Qu’un Ministre en exercice - et pas n’importe lequel, puisqu’il est le « patron » de la police - jette publiquement le discrédit sur une décision de Justice est pour Anticor d’une gravité extrême. Que le Président de la République, garant de cette séparation des pouvoirs, n’ait pas émis la moindre critique vis-à-vis de cet écart, est symptomatique d’une dérive de nos institutions, et d’une inquiétante banalisation de la régression des contre-pouvoirs ces dernières années.

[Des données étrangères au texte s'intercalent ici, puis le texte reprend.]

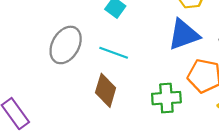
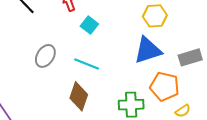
gray ellipse: (66, 45) -> (45, 56), size x0.7

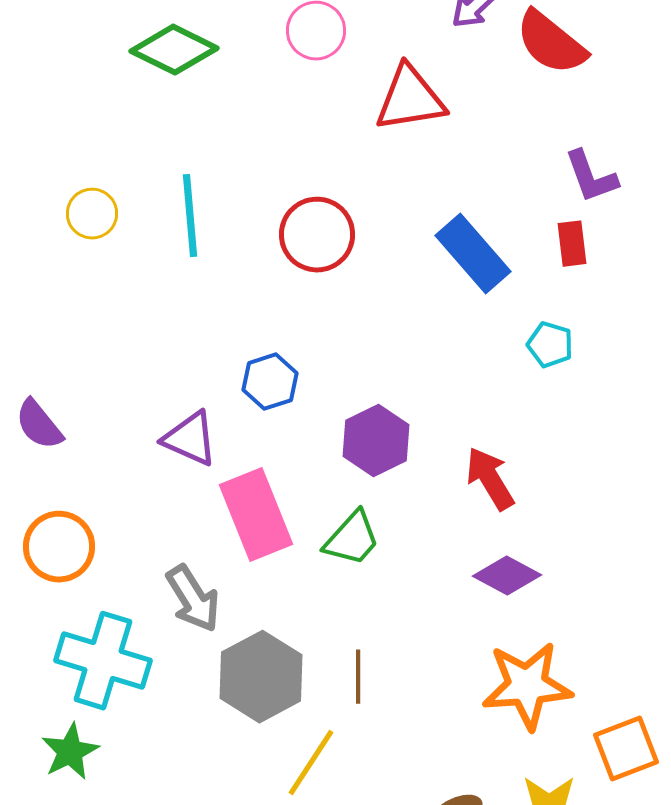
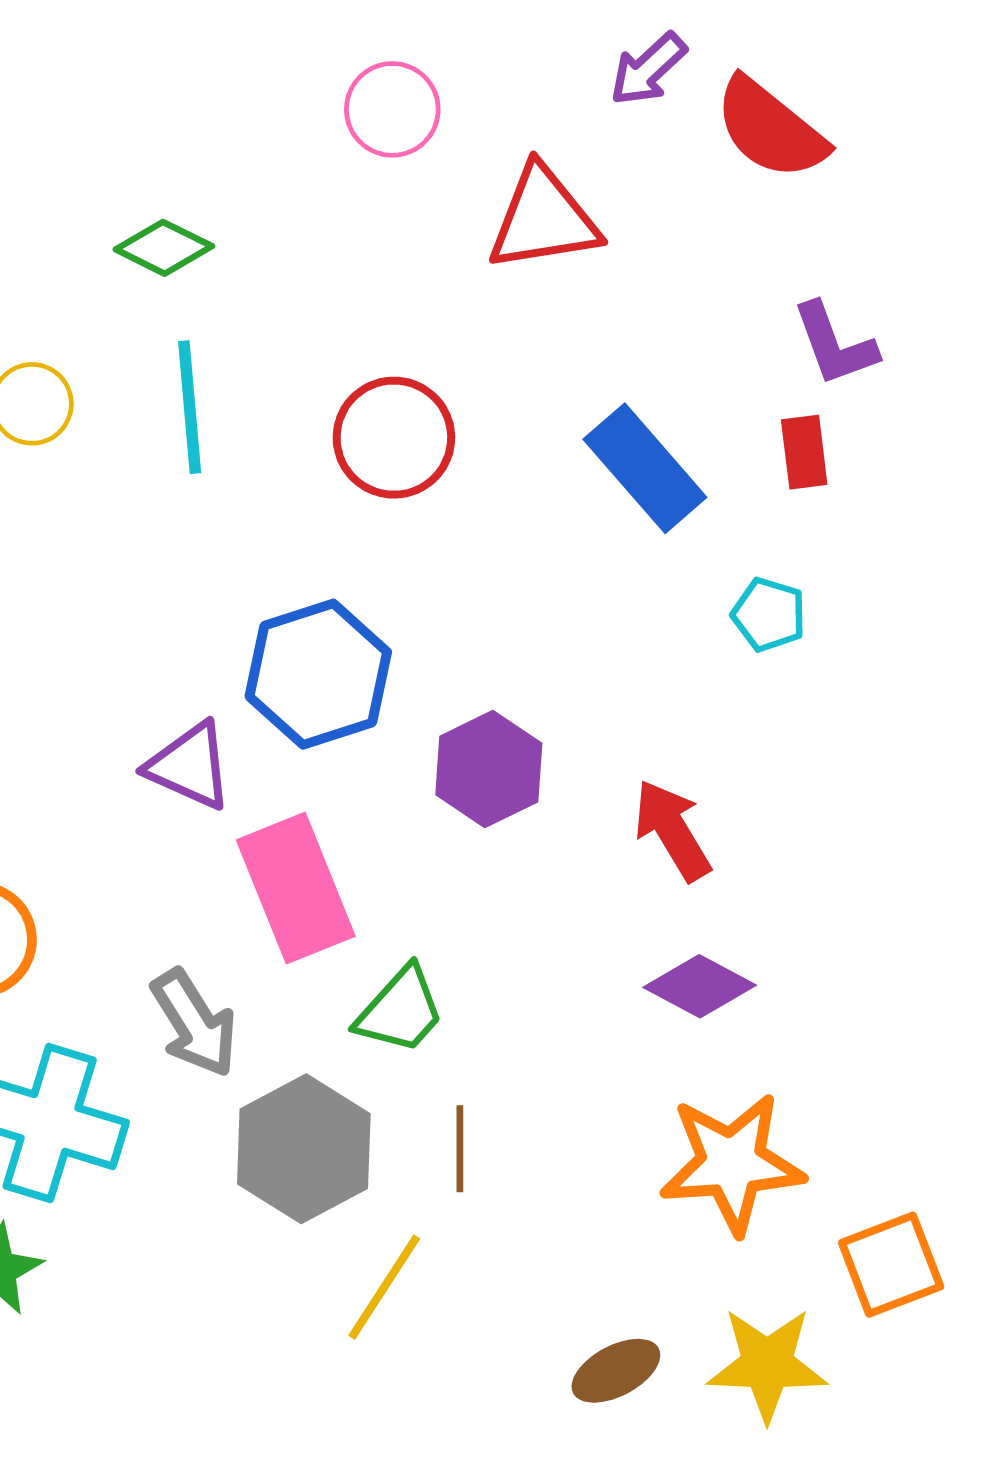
green diamond: (174, 50) -> (164, 248), moved, size x0.7
blue hexagon: (270, 382) -> (318, 674), size x1.6
green trapezoid: (352, 539) -> (400, 1010), moved

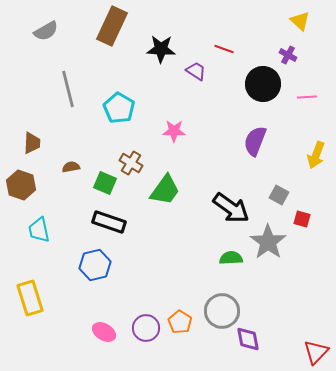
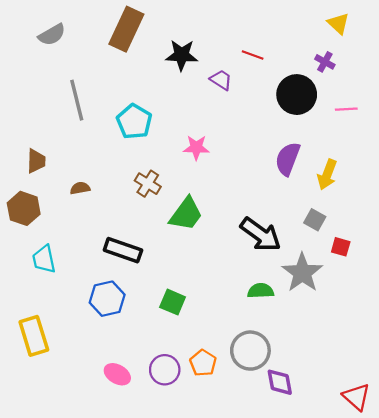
yellow arrow: (316, 155) -> (327, 175), moved
green square: (105, 183) -> (173, 302), moved
red triangle: (316, 352) -> (356, 397), turned -32

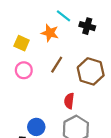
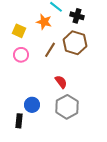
brown hexagon: (91, 71) -> (75, 43), moved
red semicircle: (69, 101) -> (61, 82), turned 136

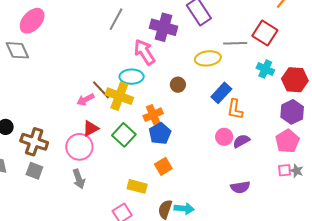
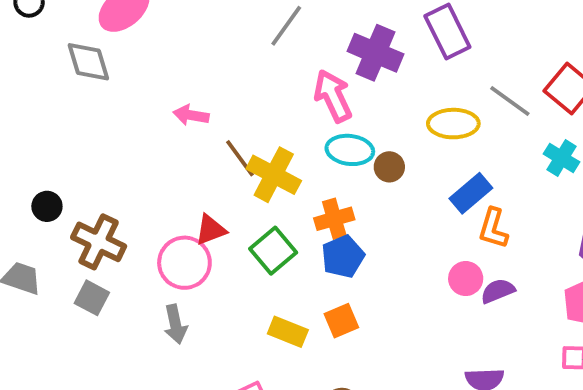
gray line: (235, 43) -> (510, 101), turned 30
cyan ellipse: (132, 77) -> (350, 150), moved
pink arrow: (85, 100) -> (191, 115), moved, turned 30
yellow rectangle: (137, 186) -> (288, 332), moved

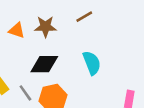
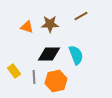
cyan semicircle: (92, 63) -> (76, 55), moved
gray line: (25, 93) -> (34, 77), turned 32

Si l’Etat est en désaccord avec une décision de Justice, il appartient au Parquet, s’il le souhaite, de faire appel du jugement, ce qu’il a fait.

Et il aura fallu attendre 48 h avant que le Premier Ministre ne réagisse. L’aurait-il fait si des protestations ne s’étaient pas fait entendre en nombre dans les médias ?...

Bafouer la séparation des pouvoirs, c’est déséquilibrer le pouvoir. Si nous acceptons que l’exécutif s’arroge plus de pouvoir que ne lui ont accordé les citoyens, nous mettons alors le doigt dans l’engrenage d’un détournement de notre démocratie.